Pengamat: Glorifikasi Berlebih, Buat G-20 Tertutup dari Kritik

  • 12 Oktober 2022
  • 10:40 WITA
  • Denpasar
  • Dibaca: 1471 Pengunjung
Konferensi pers masyarakat sipil di Denpasar, Selasa (11/10).

Denpasar, suaradewata.com - Glorifikasi berlebih atau pengagung-agungan terhadap penyelenggaraan Konferensi Tingkat Tinggi (KTT) G-20 di Bali November 2022 mendatang telah menyebabkan pertemuan para pemimpin dunia yang menguasai lebih dari 80 persen ekonomi global tersebut tertutup dari kritikan. Untuk itu kritik harus dihadirkan, terutama menyangkut apa manfaat G-20 untuk Indonesia, khususnya Bali sebagai tuan rumah.  

Hal ini terungkap dalam diskusi santai dan Konferensi Pers Komunitas Masyarakat Sipil, bertempat di Kubu Kopi Denpasar, Selasa (11/10/2022). Hadir sebagai pembicara Aktivis Lingkungan dan Sosial, Hendro Santoyo serta Koordinator Pro Demokrasi Bali, Nyoman Mardika.  

Dalam kesempatan tersebut Nyoman Mardika menyampaikan, bahwa Glorifikasi terhadap event-event besar yang diadakan di Bali, termasuk KTT G-20 sering terjadi. Hal ini membuat kritik terhadap event-event tersebut menjadi tidak ada. Padahal menurutnya kehadiran event-event tersebut harus dipertanyakan, disikapi, dan dikritisi seberapa besar manfaatnya bagi Bali. 

"G-20 menjadi hal yang ditunggu-tunggu oleh orang Bali. Di momentum G-20 ini ada harapan bahwa pariwisata Bali tumbuh dengan cara menghadirkan pimpinan-pimpinan Dunia. sebuah harapan inilah yang disebut Glorofikasi, jadi sesuatu yang harus dibangga-banggakan, bahkan dirayakan," terang Mardika. 
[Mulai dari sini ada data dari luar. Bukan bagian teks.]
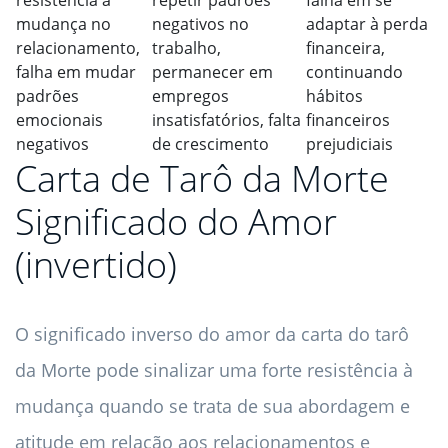
resistência à
repetir padrões
falha em se
mudança no
negativos no
adaptar à perda
relacionamento,
trabalho,
financeira,
falha em mudar
permanecer em
continuando
padrões
empregos
hábitos
emocionais
insatisfatórios, falta
financeiros
negativos
de crescimento
prejudiciais
Carta de Tarô da Morte
Significado do Amor
(invertido)
O significado inverso do amor da carta do tarô
da Morte pode sinalizar uma forte resistência à
mudança quando se trata de sua abordagem e
atitude em relação aos relacionamentos e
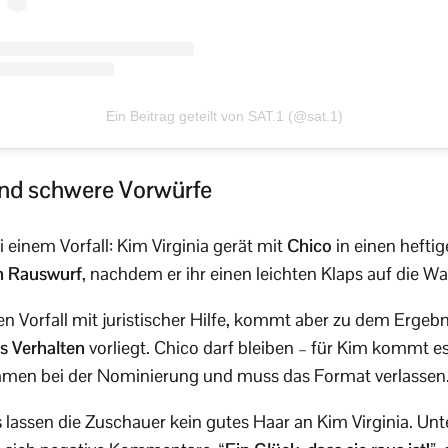
Ein Beitrag geteilt von SAT.1 (@sat.1)
und schwere Vorwürfe
i einem Vorfall: Kim Virginia gerät mit
Chico
in einen heftig
n Rauswurf
, nachdem er ihr einen leichten Klaps auf die 
en Vorfall mit juristischer Hilfe, kommt aber zu dem Ergebn
es Verhalten
vorliegt. Chico darf bleiben – für Kim kommt es
immen bei der Nominierung und muss das Format verlassen
s
lassen die Zuschauer kein gutes Haar an Kim Virginia. Unt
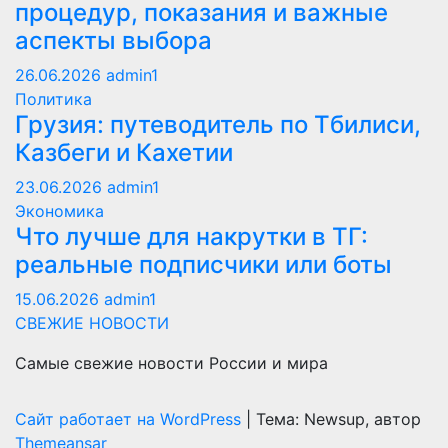
процедур, показания и важные
аспекты выбора
26.06.2026
admin1
Политика
Грузия: путеводитель по Тбилиси,
Казбеги и Кахетии
23.06.2026
admin1
Экономика
Что лучше для накрутки в ТГ:
реальные подписчики или боты
15.06.2026
admin1
СВЕЖИЕ НОВОСТИ
Самые свежие новости России и мира
Сайт работает на WordPress
|
Тема: Newsup, автор
Themeansar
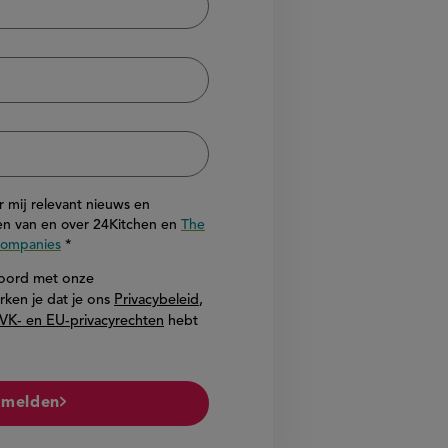
or mij relevant nieuws en
n van en over 24Kitchen en
The
 Companies
akkoord met onze
rken je dat je ons
Privacybeleid
,
VK- en EU-privacyrechten
hebt
melden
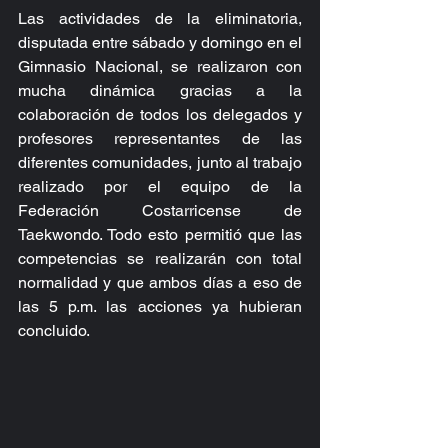
Las actividades de la eliminatoria, 
disputada entre sábado y domingo en el 
Gimnasio Nacional, se realizaron con 
mucha dinámica gracias a la 
colaboración de todos los delegados y 
profesores representantes de las 
diferentes comunidades, junto al trabajo 
realizado por el equipo de la 
Federación Costarricense de 
Taekwondo. Todo esto permitió que las 
competencias se realizarán con total 
normalidad y que ambos días a eso de 
las 5 p.m. las acciones ya hubieran 
concluido.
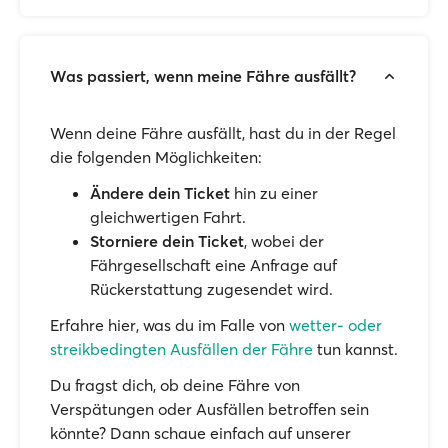
Was passiert, wenn meine Fähre ausfällt?
Wenn deine Fähre ausfällt, hast du in der Regel
die folgenden Möglichkeiten:
Ändere dein Ticket
hin zu einer
gleichwertigen Fahrt.
Storniere dein Ticket
, wobei der
Fährgesellschaft eine Anfrage auf
Rückerstattung zugesendet wird.
Erfahre hier, was du im Falle von
wetter- oder
streikbedingten Ausfällen der Fähre
tun kannst.
Du fragst dich, ob deine Fähre von
Verspätungen oder Ausfällen betroffen sein
könnte? Dann schaue einfach auf unserer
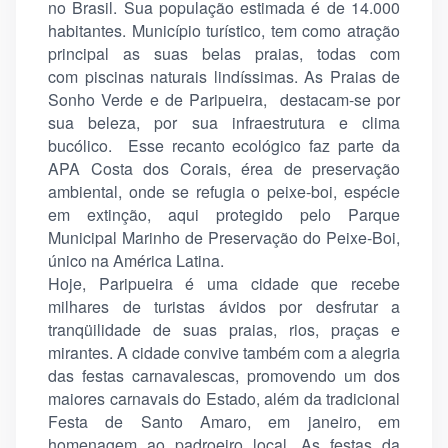
no Brasil. Sua população estimada é de 14.000
habitantes. Município turístico, tem como atração
principal as suas belas praias, todas com
com piscinas naturais lindíssimas. As Praias de
Sonho Verde e de Paripueira, destacam-se por
sua beleza, por sua infraestrutura e clima
bucólico. Esse recanto ecológico faz parte da
APA Costa dos Corais, érea de preservação
ambiental, onde se refugia o peixe-boi, espécie
em extinção, aqui protegido pelo Parque
Municipal Marinho de Preservação do Peixe-Boi,
único na América Latina.
Hoje, Paripueira é uma cidade que recebe
milhares de turistas ávidos por desfrutar a
tranqüilidade de suas praias, rios, praças e
mirantes. A cidade convive também com a alegria
das festas carnavalescas, promovendo um dos
maiores carnavais do Estado, além da tradicional
Festa de Santo Amaro, em janeiro, em
homenagem ao padroeiro local. As festas da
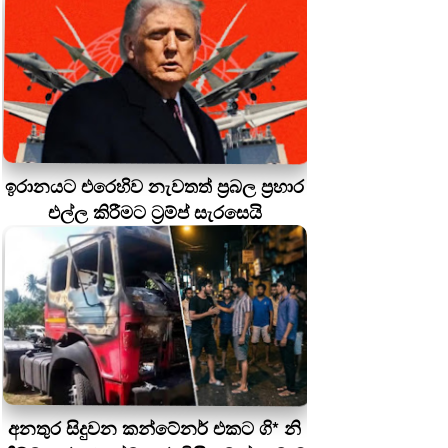
ඉරානයට එරෙහිව නැවතත් ප්‍රබල ප්‍රහාර
එල්ල කිරීමට ට්‍රම්ප් සැරසෙයි
අනතුර සිදුවන කන්ටේනර් එකට ගි* නි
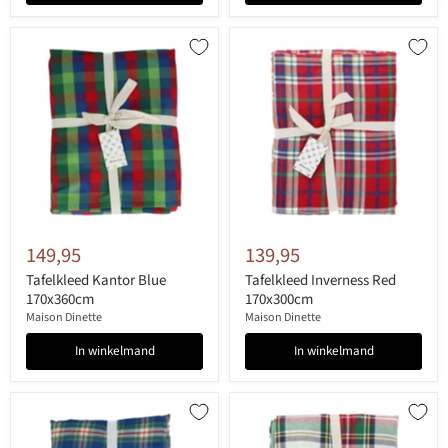
149,95
139,95
Tafelkleed Kantor Blue
Tafelkleed Inverness Red
170x360cm
170x300cm
Maison Dinette
Maison Dinette
In winkelmand
In winkelmand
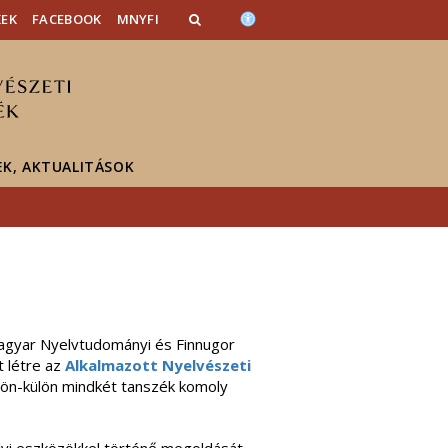
KEK
FACEBOOK
MNYFI
EK, AKTUALITÁSOK
Magyar Nyelvtudományi és Finnugor
t létre az
Alkalmazott Nyelvészeti
ön-külön mindkét tanszék komoly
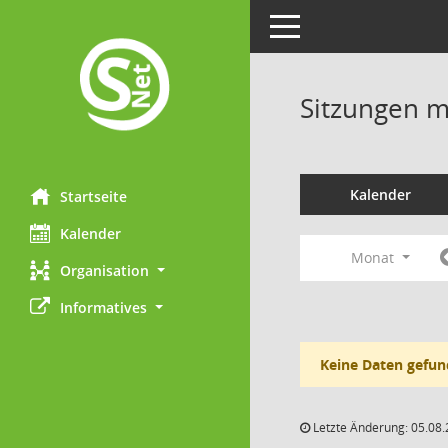
Toggle navigation
Sitzungen mi
Kalender
Startseite
Kalender
Monat
Organisation
Informatives
Keine Daten gefun
Letzte Änderung: 05.08.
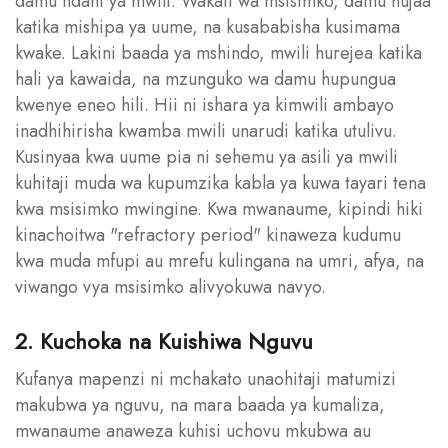
damu ndani ya mwili. Wakati wa msisimko, damu hujaa
katika mishipa ya uume, na kusababisha kusimama
kwake. Lakini baada ya mshindo, mwili hurejea katika
hali ya kawaida, na mzunguko wa damu hupungua
kwenye eneo hili. Hii ni ishara ya kimwili ambayo
inadhihirisha kwamba mwili unarudi katika utulivu.
Kusinyaa kwa uume pia ni sehemu ya asili ya mwili
kuhitaji muda wa kupumzika kabla ya kuwa tayari tena
kwa msisimko mwingine. Kwa mwanaume, kipindi hiki
kinachoitwa "refractory period" kinaweza kudumu
kwa muda mfupi au mrefu kulingana na umri, afya, na
viwango vya msisimko alivyokuwa navyo.
2. Kuchoka na Kuishiwa Nguvu
Kufanya mapenzi ni mchakato unaohitaji matumizi
makubwa ya nguvu, na mara baada ya kumaliza,
mwanaume anaweza kuhisi uchovu mkubwa au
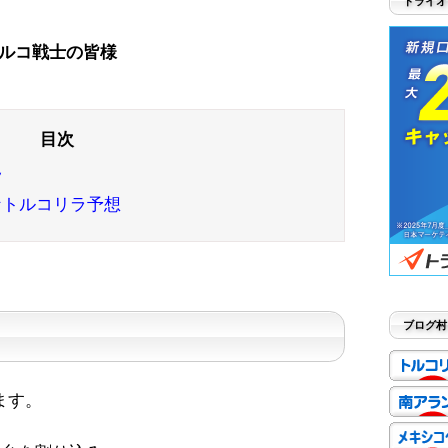
トライオ
ルコ戦士の皆様
移
なトルコリラ予想
ブログ村
ます。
Padahal menurut Mardika, penyelenggaraan event-event Internasional, termasuk KTT G-20 tidak langsung berdampak bagi masyarakat Bali, terkhusus masyarakat tingkat menengah ke bawah seperti petani, buruh, nelayan, serta disektor-sektor pekerja kasar yang sebagian besar diisi oleh masyarakat Bali.  

"Sejauh ini agenda-agenda G-20 belum berdampak langsung kepada sektor-sektor seperti pertanian, kepada nelayan, atau kepada buruh-buruh kasar untuk membangkitkan pertumbuhan ekonomi bagi masyarakat Bali secara keseluruhan. Cenderung masyarakat Bali sebagai penonton bukan penikmat agenda-agenda tersebut," ungkapnya. 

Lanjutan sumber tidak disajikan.